> _INSTRUCTIONS FOR THE TASK_:
All of the data must be retyped exactly, with nothing left out.

> _EXTRACTED RECORDS_:
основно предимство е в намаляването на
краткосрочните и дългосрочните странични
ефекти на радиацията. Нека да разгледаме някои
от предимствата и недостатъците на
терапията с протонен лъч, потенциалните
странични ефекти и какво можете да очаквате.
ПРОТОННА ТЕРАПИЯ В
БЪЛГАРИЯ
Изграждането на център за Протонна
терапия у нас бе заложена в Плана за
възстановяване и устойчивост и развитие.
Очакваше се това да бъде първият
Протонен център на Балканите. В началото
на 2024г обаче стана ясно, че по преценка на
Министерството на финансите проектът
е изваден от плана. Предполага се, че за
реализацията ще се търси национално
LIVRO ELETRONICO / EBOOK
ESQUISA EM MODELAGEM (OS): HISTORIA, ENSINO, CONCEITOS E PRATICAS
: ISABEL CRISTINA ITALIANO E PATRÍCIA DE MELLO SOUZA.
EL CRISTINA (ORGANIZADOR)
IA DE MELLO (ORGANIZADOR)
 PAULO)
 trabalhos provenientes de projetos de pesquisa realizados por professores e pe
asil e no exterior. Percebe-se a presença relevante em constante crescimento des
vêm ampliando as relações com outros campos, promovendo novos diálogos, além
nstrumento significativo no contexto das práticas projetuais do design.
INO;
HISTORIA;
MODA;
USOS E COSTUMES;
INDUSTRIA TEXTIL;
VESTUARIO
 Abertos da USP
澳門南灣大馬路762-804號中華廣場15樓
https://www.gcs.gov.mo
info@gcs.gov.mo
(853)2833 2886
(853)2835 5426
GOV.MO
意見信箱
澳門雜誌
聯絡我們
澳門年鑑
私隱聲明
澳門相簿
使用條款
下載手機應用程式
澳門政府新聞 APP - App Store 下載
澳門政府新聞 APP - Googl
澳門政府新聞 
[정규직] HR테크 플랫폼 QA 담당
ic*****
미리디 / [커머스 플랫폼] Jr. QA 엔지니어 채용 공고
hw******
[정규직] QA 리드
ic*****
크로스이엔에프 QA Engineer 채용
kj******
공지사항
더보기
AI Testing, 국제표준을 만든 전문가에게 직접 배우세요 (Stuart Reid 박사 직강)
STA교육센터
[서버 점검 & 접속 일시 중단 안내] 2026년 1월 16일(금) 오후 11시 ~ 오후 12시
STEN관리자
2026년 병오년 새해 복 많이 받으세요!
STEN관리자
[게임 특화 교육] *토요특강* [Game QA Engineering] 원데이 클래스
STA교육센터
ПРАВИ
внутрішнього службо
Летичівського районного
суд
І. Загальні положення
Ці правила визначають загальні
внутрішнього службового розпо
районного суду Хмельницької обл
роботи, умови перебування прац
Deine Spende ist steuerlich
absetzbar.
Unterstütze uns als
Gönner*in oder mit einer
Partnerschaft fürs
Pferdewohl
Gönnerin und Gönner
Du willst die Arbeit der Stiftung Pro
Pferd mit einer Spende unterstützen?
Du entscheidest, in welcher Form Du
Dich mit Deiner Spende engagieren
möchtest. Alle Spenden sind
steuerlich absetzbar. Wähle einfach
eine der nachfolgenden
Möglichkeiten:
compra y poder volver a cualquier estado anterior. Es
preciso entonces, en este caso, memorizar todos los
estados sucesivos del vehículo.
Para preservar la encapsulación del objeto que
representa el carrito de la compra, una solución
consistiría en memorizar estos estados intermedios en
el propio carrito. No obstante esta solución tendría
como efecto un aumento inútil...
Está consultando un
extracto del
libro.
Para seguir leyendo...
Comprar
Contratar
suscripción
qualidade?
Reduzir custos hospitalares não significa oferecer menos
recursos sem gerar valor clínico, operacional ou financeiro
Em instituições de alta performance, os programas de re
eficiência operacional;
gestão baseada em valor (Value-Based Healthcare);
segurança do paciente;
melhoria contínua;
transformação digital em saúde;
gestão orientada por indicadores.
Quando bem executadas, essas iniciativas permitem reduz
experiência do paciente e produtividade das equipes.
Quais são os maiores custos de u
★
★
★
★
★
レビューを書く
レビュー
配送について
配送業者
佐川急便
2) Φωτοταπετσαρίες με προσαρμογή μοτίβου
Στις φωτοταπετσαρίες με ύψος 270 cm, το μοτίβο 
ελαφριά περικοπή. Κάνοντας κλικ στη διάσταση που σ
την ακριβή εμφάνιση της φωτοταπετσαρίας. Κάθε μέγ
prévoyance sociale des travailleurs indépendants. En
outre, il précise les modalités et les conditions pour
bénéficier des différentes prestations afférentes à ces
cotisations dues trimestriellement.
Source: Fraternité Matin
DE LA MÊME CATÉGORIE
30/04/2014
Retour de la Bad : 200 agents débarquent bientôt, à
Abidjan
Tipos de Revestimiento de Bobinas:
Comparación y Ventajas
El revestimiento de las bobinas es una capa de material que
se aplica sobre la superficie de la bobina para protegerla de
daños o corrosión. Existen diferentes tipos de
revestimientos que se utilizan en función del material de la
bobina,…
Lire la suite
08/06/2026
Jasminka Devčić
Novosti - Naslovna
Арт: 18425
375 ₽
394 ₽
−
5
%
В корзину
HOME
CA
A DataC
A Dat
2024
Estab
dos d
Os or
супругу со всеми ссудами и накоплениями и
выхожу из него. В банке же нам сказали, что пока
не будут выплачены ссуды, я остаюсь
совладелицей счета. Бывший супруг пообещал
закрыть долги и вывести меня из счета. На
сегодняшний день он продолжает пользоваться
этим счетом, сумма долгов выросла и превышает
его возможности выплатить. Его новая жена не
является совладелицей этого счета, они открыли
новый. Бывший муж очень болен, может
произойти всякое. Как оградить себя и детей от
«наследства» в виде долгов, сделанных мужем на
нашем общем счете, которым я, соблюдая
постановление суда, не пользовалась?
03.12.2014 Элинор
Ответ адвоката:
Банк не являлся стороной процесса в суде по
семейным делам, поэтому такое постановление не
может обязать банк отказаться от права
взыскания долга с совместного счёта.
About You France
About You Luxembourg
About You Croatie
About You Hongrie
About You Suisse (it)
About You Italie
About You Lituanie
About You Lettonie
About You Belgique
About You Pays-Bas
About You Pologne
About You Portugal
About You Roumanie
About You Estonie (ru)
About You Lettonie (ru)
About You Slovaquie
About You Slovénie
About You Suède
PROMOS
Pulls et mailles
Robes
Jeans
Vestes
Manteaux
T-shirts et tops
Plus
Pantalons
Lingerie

> _TASK OUTPUT_:
основно предимство е в намаляването на
краткосрочните и дългосрочните странични
ефекти на радиацията. Нека да разгледаме някои
от предимствата и недостатъците на
терапията с протонен лъч, потенциалните
странични ефекти и какво можете да очаквате.
ПРОТОННА ТЕРАПИЯ В
БЪЛГАРИЯ
Изграждането на център за Протонна
терапия у нас бе заложена в Плана за
възстановяване и устойчивост и развитие.
Очакваше се това да бъде първият
Протонен център на Балканите. В началото
на 2024г обаче стана ясно, че по преценка на
Министерството на финансите проектът
е изваден от плана. Предполага се, че за
реализацията ще се търси национално
LIVRO ELETRONICO / EBOOK
ESQUISA EM MODELAGEM (OS): HISTORIA, ENSINO, CONCEITOS E PRATICAS
: ISABEL CRISTINA ITALIANO E PATRÍCIA DE MELLO SOUZA.
EL CRISTINA (ORGANIZADOR)
IA DE MELLO (ORGANIZADOR)
 PAULO)
 trabalhos provenientes de projetos de pesquisa realizados por professores e pe
asil e no exterior. Percebe-se a presença relevante em constante crescimento des
vêm ampliando as relações com outros campos, promovendo novos diálogos, além
nstrumento significativo no contexto das práticas projetuais do design.
INO;
HISTORIA;
MODA;
USOS E COSTUMES;
INDUSTRIA TEXTIL;
VESTUARIO
 Abertos da USP
澳門南灣大馬路762-804號中華廣場15樓
https://www.gcs.gov.mo
info@gcs.gov.mo
(853)2833 2886
(853)2835 5426
GOV.MO
意見信箱
澳門雜誌
聯絡我們
澳門年鑑
私隱聲明
澳門相簿
使用條款
下載手機應用程式
澳門政府新聞 APP - App Store 下載
澳門政府新聞 APP - Googl
澳門政府新聞 
[정규직] HR테크 플랫폼 QA 담당
ic*****
미리디 / [커머스 플랫폼] Jr. QA 엔지니어 채용 공고
hw******
[정규직] QA 리드
ic*****
크로스이엔에프 QA Engineer 채용
kj******
공지사항
더보기
AI Testing, 국제표준을 만든 전문가에게 직접 배우세요 (Stuart Reid 박사 직강)
STA교육센터
[서버 점검 & 접속 일시 중단 안내] 2026년 1월 16일(금) 오후 11시 ~ 오후 12시
STEN관리자
2026년 병오년 새해 복 많이 받으세요!
STEN관리자
[게임 특화 교육] *토요특강* [Game QA Engineering] 원데이 클래스
STA교육센터
ПРАВИ
внутрішнього службо
Летичівського районного
суд
І. Загальні положення
Ці правила визначають загальні
внутрішнього службового розпо
районного суду Хмельницької обл
роботи, умови перебування прац
Deine Spende ist steuerlich
absetzbar.
Unterstütze uns als
Gönner*in oder mit einer
Partnerschaft fürs
Pferdewohl
Gönnerin und Gönner
Du willst die Arbeit der Stiftung Pro
Pferd mit einer Spende unterstützen?
Du entscheidest, in welcher Form Du
Dich mit Deiner Spende engagieren
möchtest. Alle Spenden sind
steuerlich absetzbar. Wähle einfach
eine der nachfolgenden
Möglichkeiten:
compra y poder volver a cualquier estado anterior. Es
preciso entonces, en este caso, memorizar todos los
estados sucesivos del vehículo.
Para preservar la encapsulación del objeto que
representa el carrito de la compra, una solución
consistiría en memorizar estos estados intermedios en
el propio carrito. No obstante esta solución tendría
como efecto un aumento inútil...
Está consultando un
extracto del
libro.
Para seguir leyendo...
Comprar
Contratar
suscripción
qualidade?
Reduzir custos hospitalares não significa oferecer menos
recursos sem gerar valor clínico, operacional ou financeiro
Em instituições de alta performance, os programas de re
eficiência operacional;
gestão baseada em valor (Value-Based Healthcare);
segurança do paciente;
melhoria contínua;
transformação digital em saúde;
gestão orientada por indicadores.
Quando bem executadas, essas iniciativas permitem reduz
experiência do paciente e produtividade das equipes.
Quais são os maiores custos de u
★
★
★
★
★
レビューを書く
レビュー
配送について
配送業者
佐川急便
2) Φωτοταπετσαρίες με προσαρμογή μοτίβου
Στις φωτοταπετσαρίες με ύψος 270 cm, το μοτίβο 
ελαφριά περικοπή. Κάνοντας κλικ στη διάσταση που σ
την ακριβή εμφάνιση της φωτοταπετσαρίας. Κάθε μέγ
prévoyance sociale des travailleurs indépendants. En
outre, il précise les modalités et les conditions pour
bénéficier des différentes prestations afférentes à ces
cotisations dues trimestriellement.
Source: Fraternité Matin
DE LA MÊME CATÉGORIE
30/04/2014
Retour de la Bad : 200 agents débarquent bientôt, à
Abidjan
Tipos de Revestimiento de Bobinas:
Comparación y Ventajas
El revestimiento de las bobinas es una capa de material que
se aplica sobre la superficie de la bobina para protegerla de
daños o corrosión. Existen diferentes tipos de
revestimientos que se utilizan en función del material de la
bobina,…
Lire la suite
08/06/2026
Jasminka Devčić
Novosti - Naslovna
Арт: 18425
375 ₽
394 ₽
−
5
%
В корзину
HOME
CA
A DataC
A Dat
2024
Estab
dos d
Os or
супругу со всеми ссудами и накоплениями и
выхожу из него. В банке же нам сказали, что пока
не будут выплачены ссуды, я остаюсь
совладелицей счета. Бывший супруг пообещал
закрыть долги и вывести меня из счета. На
сегодняшний день он продолжает пользоваться
этим счетом, сумма долгов выросла и превышает
его возможности выплатить. Его новая жена не
является совладелицей этого счета, они открыли
новый. Бывший муж очень болен, может
произойти всякое. Как оградить себя и детей от
«наследства» в виде долгов, сделанных мужем на
нашем общем счете, которым я, соблюдая
постановление суда, не пользовалась?
03.12.2014 Элинор
Ответ адвоката:
Банк не являлся стороной процесса в суде по
семейным делам, поэтому такое постановление не
может обязать банк отказаться от права
взыскания долга с совместного счёта.
About You France
About You Luxembourg
About You Croatie
About You Hongrie
About You Suisse (it)
About You Italie
About You Lituanie
About You Lettonie
About You Belgique
About You Pays-Bas
About You Pologne
About You Portugal
About You Roumanie
About You Estonie (ru)
About You Lettonie (ru)
About You Slovaquie
About You Slovénie
About You Suède
PROMOS
Pulls et mailles
Robes
Jeans
Vestes
Manteaux
T-shirts et tops
Plus
Pantalons
Lingerie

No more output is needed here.